O tarihlerde Ankara’da Çağdaş Hukukçular toplantısında birer konuşma yapıyorlardı. Özet: Ülkemize şeriat düzeni kurulmak isteniyor. Başörtülüler kamusal alana giriyor. İrtica geliyor. İran, Endonezya oluyoruz vs. Mevcut siyasi yapıyı, iktidarı, görevleri dışı hukuk tanımaz siyasi tanımlarla sürekli eleştiriyorlardı.
Biz de meğer haddimizi çok aşmışız, tabii onlara göre. Cevaben diyoruz ki! Konuştuğunuz konular başörtüsü yasağı, irtica, şeriat geliyor vs. eleştirileri siyasi konulardır. Siyaseti bırakın siyasiler yapsın. Sizler hukuk adamlarısınız. Hukuki konuların konuşulması gereken toplantılara siyaseti bulaştırarak yanlış yapıyorsunuz vs.
Vay efendim! Bizi nasıl eleştirirsiniz? Mahkemeye hesap vereceksiniz. Sonrası açılan davalar 2-3 yıl sürdü. Görevimizi yaptığımız için cezadan zor kurtulduk ama, çok sıkıntılar yaşadık.
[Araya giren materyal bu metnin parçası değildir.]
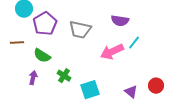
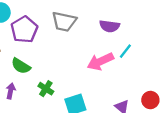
gray trapezoid: (80, 30) -> (64, 22), moved

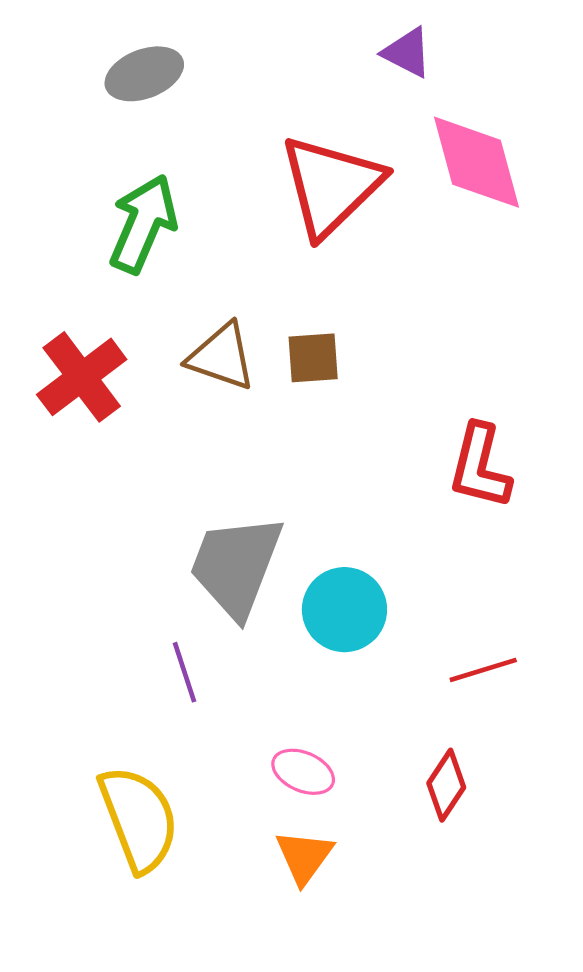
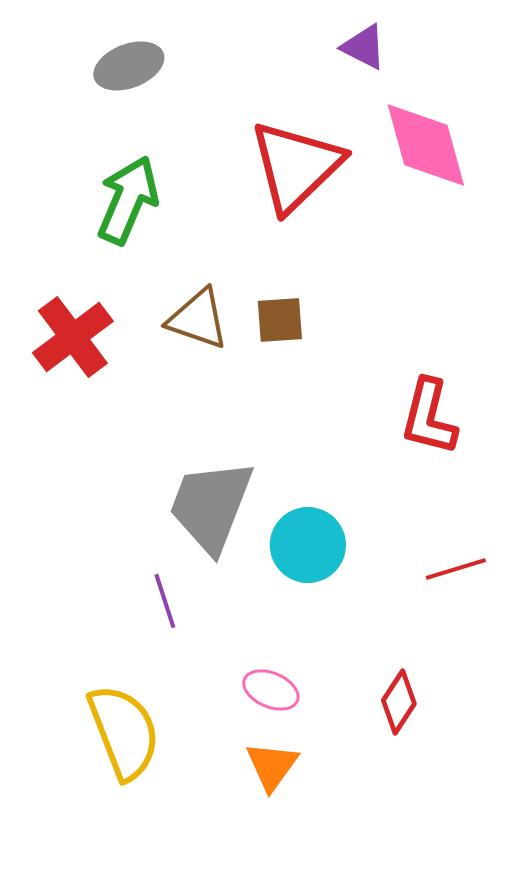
red line: (483, 670) -> (456, 569), moved

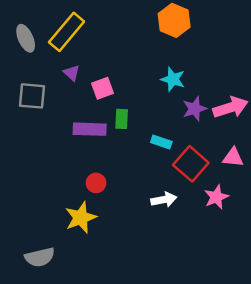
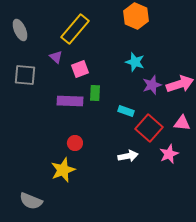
yellow rectangle: (67, 32) -> (75, 29), moved
gray semicircle: (40, 257) -> (31, 201), turned 35

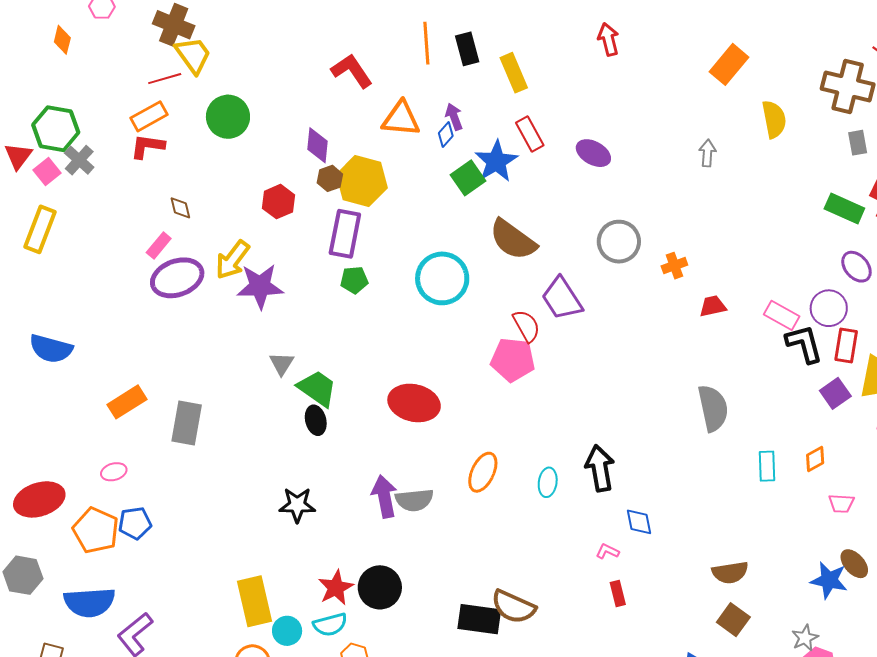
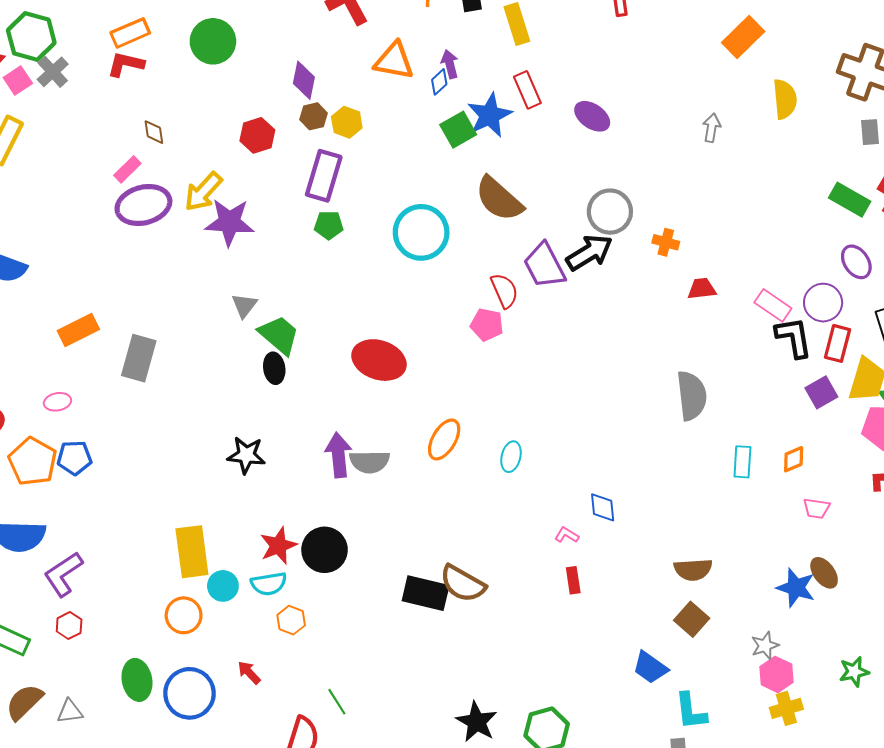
yellow hexagon: (362, 181) -> (347, 122), size x0.6
orange cross: (674, 266) -> (666, 242), turned 30
pink pentagon: (513, 360) -> (487, 325), size x0.7
black arrow: (600, 468) -> (589, 253), moved, turned 63

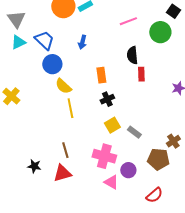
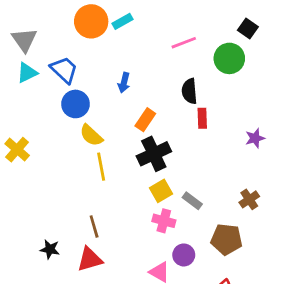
blue arrow: (82, 42) -> (124, 83), moved
orange rectangle: (101, 75) -> (145, 120), turned 42
black cross: (107, 99) -> (154, 154), size x1.6
brown cross: (173, 141) -> (249, 199), moved
pink cross: (104, 156) -> (164, 221), moved, size x0.7

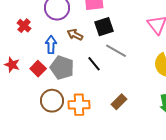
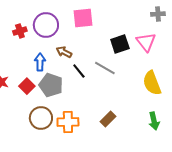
red cross: (24, 26) -> (20, 31), moved, turned 32
black square: (104, 27) -> (120, 44), moved
black line: (94, 64) -> (79, 71), moved

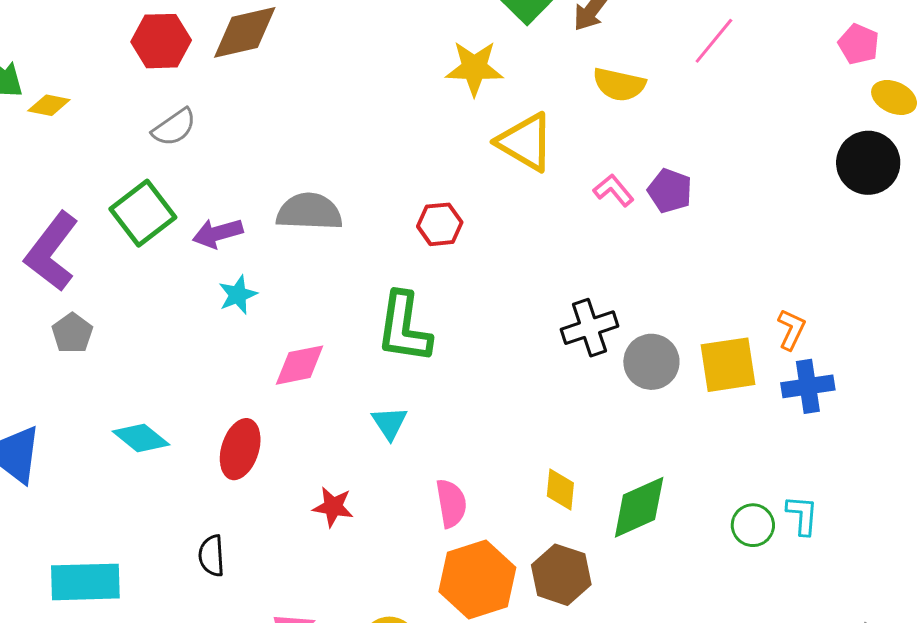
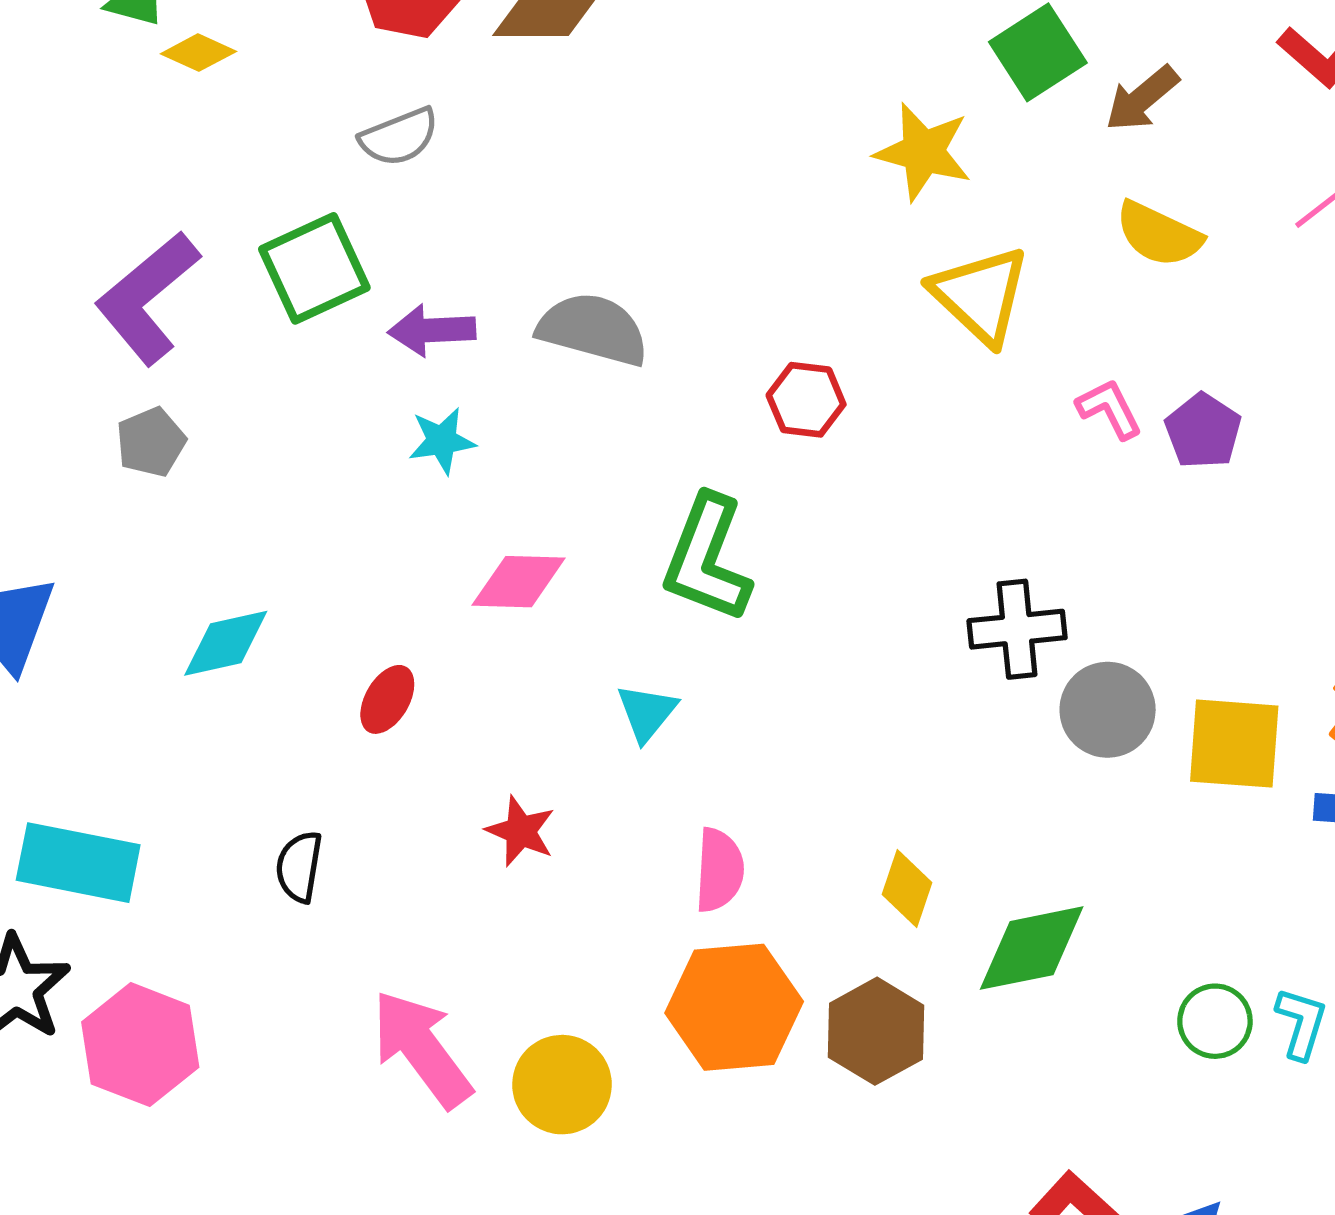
cyan diamond: (141, 438) -> (226, 643), turned -64
red ellipse: (240, 449) -> (387, 699), size x0.7

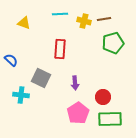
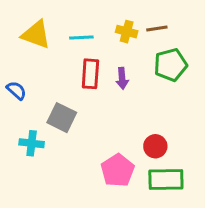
cyan line: (60, 14) -> (81, 38), moved
yellow triangle: (24, 23) -> (36, 35), size x1.5
purple arrow: (75, 83) -> (122, 78), moved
Günümüzde hala “Karargah rahatsız” manşetleri atanlar, devletti, milleti çatışma alanları içine çekmek isteyenlerin ekmeğine yağ sürüyorlar. Düşmanlıkların artmasına, demokrasinin yıpranmasına neden oluyorlar iddialarını, tartışmalarını ortaya koyuyorlardı.
Artık 27 Mayıs 1960 - 12 Mart 1971 - 12 Eylül 1980 - 28 Şubat 1997 - 15 Temmuz 2016’da yaşanan darbe teşebbüslerinden, vesayetçi rejimlerinden, benzeri anlayışlardan bıktık usandık. Türkiye, demokrasinin en gelişmiş şekliyle yönetilmesi gereken ülke konumundadır. Duymayanlar duymak, anlamayanlar anlamak zorundadır. 28 Şubat ve Türkeli başlığı, bizi demokratik derinliklere götürdü.